場の空気に合わせて発言のタイミングや内容を考えることは、コミュニケーションで重視されるポイントです。作家の阿川 佐和子氏は、空気の読めない「KY」だったを自身について語っています。阿川氏の著書『話す力 心をつかむ44のヒント』(文藝春秋)より、空気を読むこととコミュニケーション能力について、詳しくみていきましょう。
「それは、言ってはいけない!」と𠮟られる
かつて、テレビ局のお偉い方々と、大スポンサーである会社のお偉い方々との食事会に、なぜか私が同席しました。大スポンサーである会社のトップの方が口数は少ないながらたいそう気さくな方だったので、最初は緊張していたのですが、ワインとおいしい食事が進むうちに、和んだ気持になってきました。そんな折、大スポンサーであるその偉い方が発言なさったのです。
「あの番組に出資しているけど、どうも費用対効果があまり芳しくないんですねえ」
決してきつい言い方ではありませんでした。とぼけた様子でさりげなくおっしゃったのです。そこで私はつい、
「社長! いまどきテレビに費用対効果を求めても無駄ですよ」
私の本意としては、視聴率獲得に躍起になって商品が売れることばかりをテレビに求める時代は終わった。それよりスポンサーはテレビ番組自体をもっと面白く、番組制作をしている人たちが楽しいと思って働ける現場を作ることを考えて出資していただきたい。生意気ながらそんな気持も込めて、つい言っちゃった。たちまち、その場の空気が凍りました。テレビ局のお偉いさん二人がジロリと私を振り返り、
「それは、言ってはいけない!」
厳しい口調で制されたのです。しかも、そのあと2回も、「それは、言ってはいけない!」「それは言ってはいけない!」と繰り返されたのです。
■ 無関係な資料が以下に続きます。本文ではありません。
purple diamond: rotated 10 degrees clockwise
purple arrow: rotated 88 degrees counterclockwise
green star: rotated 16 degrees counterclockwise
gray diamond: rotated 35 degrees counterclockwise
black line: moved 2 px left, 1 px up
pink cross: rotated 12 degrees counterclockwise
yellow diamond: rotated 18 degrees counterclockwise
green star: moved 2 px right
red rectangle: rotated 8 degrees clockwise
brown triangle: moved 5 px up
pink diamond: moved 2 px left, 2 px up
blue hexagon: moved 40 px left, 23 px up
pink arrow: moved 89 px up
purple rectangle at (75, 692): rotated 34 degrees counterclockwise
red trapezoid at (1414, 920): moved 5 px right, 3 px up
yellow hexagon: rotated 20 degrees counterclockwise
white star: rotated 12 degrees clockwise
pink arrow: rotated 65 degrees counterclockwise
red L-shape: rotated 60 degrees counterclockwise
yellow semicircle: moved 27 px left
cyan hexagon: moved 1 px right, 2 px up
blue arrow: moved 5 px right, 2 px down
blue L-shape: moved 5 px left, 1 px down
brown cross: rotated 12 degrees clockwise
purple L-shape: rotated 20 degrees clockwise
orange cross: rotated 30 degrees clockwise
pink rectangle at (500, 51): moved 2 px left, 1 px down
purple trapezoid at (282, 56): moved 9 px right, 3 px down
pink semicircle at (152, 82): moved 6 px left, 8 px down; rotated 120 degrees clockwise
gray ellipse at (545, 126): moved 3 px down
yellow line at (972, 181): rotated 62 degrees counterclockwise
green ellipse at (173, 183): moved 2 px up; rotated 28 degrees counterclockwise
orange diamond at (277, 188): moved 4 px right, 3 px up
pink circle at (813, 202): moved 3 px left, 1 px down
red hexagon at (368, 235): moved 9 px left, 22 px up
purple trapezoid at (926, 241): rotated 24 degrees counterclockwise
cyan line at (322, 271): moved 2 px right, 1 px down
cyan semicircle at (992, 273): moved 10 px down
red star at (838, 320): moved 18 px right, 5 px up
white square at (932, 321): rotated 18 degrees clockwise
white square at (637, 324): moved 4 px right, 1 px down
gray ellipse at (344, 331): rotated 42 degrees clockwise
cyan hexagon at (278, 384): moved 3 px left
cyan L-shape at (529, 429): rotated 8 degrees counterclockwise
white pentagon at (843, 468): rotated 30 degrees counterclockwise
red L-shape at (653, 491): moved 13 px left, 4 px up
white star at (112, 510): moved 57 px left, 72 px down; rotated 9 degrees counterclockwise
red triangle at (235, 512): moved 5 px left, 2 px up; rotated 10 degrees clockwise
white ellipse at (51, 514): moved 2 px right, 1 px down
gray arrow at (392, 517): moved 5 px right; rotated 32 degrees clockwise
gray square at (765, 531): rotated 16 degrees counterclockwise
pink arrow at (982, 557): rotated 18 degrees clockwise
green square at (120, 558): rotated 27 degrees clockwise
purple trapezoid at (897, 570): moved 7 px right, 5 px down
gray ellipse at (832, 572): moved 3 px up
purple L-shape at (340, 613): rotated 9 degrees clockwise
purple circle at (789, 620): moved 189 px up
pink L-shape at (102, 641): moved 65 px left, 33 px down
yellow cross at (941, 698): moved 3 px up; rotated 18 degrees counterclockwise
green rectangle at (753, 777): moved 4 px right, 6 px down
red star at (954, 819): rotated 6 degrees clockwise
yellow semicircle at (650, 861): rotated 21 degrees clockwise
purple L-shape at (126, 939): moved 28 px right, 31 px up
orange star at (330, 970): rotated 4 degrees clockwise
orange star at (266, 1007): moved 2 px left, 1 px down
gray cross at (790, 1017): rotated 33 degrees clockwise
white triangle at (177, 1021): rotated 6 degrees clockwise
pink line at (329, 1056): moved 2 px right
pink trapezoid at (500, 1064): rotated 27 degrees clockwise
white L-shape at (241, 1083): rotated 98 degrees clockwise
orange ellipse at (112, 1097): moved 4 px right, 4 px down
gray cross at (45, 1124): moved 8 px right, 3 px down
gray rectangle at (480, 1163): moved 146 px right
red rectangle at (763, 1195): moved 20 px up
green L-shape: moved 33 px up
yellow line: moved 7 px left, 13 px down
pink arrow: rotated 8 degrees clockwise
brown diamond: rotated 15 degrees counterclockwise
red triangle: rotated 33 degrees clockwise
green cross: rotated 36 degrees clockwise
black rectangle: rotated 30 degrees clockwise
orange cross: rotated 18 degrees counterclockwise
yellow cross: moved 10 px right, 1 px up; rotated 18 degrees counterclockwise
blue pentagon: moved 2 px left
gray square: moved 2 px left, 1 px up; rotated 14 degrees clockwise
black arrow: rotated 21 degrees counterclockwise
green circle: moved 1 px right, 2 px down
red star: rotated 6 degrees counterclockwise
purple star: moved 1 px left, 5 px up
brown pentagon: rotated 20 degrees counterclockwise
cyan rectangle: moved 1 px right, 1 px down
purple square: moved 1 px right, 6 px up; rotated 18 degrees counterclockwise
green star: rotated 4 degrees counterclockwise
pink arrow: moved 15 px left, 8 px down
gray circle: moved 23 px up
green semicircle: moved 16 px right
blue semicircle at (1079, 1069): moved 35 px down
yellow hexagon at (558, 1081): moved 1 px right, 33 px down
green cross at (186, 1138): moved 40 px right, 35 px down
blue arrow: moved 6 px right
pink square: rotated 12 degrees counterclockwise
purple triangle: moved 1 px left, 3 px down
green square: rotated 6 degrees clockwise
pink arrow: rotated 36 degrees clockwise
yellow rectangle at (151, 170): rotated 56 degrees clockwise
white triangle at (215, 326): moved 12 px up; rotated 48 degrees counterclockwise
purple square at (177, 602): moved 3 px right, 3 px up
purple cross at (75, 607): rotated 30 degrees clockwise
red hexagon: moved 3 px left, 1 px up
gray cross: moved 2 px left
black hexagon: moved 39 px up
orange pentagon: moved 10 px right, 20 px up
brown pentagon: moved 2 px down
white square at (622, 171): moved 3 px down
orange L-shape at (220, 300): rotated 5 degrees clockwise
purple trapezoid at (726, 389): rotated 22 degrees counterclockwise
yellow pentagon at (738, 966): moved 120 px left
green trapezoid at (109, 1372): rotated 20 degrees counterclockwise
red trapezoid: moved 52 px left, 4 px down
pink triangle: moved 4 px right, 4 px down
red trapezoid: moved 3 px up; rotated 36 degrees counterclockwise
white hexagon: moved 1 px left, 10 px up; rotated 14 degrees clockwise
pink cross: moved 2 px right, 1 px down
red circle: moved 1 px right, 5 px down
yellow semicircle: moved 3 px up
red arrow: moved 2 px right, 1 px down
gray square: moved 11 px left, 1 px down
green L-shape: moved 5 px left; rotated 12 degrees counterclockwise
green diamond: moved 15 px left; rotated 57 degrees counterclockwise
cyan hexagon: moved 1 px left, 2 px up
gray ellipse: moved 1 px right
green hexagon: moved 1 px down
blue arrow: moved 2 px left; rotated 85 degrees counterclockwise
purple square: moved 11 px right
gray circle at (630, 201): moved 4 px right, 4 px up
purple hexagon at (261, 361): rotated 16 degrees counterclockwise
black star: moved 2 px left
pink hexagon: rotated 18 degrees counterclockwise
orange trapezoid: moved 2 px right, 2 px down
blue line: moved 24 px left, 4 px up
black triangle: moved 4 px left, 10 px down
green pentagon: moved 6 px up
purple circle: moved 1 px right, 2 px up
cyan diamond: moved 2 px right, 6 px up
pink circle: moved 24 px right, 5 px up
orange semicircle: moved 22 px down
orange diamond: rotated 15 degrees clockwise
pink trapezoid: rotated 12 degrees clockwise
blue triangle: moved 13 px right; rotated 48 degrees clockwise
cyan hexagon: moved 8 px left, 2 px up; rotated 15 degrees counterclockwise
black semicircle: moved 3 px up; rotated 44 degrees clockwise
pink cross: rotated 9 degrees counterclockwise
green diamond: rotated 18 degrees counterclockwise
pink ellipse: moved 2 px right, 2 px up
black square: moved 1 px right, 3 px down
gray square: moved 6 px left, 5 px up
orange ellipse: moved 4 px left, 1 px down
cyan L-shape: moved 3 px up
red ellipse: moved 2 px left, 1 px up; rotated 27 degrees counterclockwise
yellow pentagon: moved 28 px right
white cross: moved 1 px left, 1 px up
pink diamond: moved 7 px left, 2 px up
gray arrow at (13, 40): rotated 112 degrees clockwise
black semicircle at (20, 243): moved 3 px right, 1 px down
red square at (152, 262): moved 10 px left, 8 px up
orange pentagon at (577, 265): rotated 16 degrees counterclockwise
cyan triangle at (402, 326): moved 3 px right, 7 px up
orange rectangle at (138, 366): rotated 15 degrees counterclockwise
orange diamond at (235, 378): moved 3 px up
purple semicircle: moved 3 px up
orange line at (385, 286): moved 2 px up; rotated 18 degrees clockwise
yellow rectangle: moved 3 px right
あ、クビだな。今、この瞬間に私は干された! そう思いました。
こういうのをKYと呼びます。
幸い、なぜか番組を干されることにはなりませんでしたが、まことに心の底から反省しました。そして少し無口になりました、しばらくの間だけ。
でも、と、また言い訳がましいのですけれど、このような、明らかに上下関係がはっきりしている食事会、ないし会合、ないし会議などの席では、どうしても下の人間は寡か黙もくになり、上の人間ないしスター的存在、ないし声の大きな人の独壇場になりがちです。くだんの会食でのスポンサーの社長はむしろ寡黙な方だったので、一人で喋りまくっていらしたわけではありませんが、それでもまわりにいる同席者は、誰もがトップの動向をなにより気にして会話を進めているという空気をひしひしと感じ取りました。
どうも私は、そういう暗黙の上下関係を過度に忖度する場にいることが苦手、というか下手なので、つい空気を変えたい衝動に駆られてしまうのです。でも、犯した罪は、罪ですからね。
その節は大変に不用意な発言をして失礼いたしました。この場をお借りしてお詫びいたします。テレビ局の当時の社長様、会長様!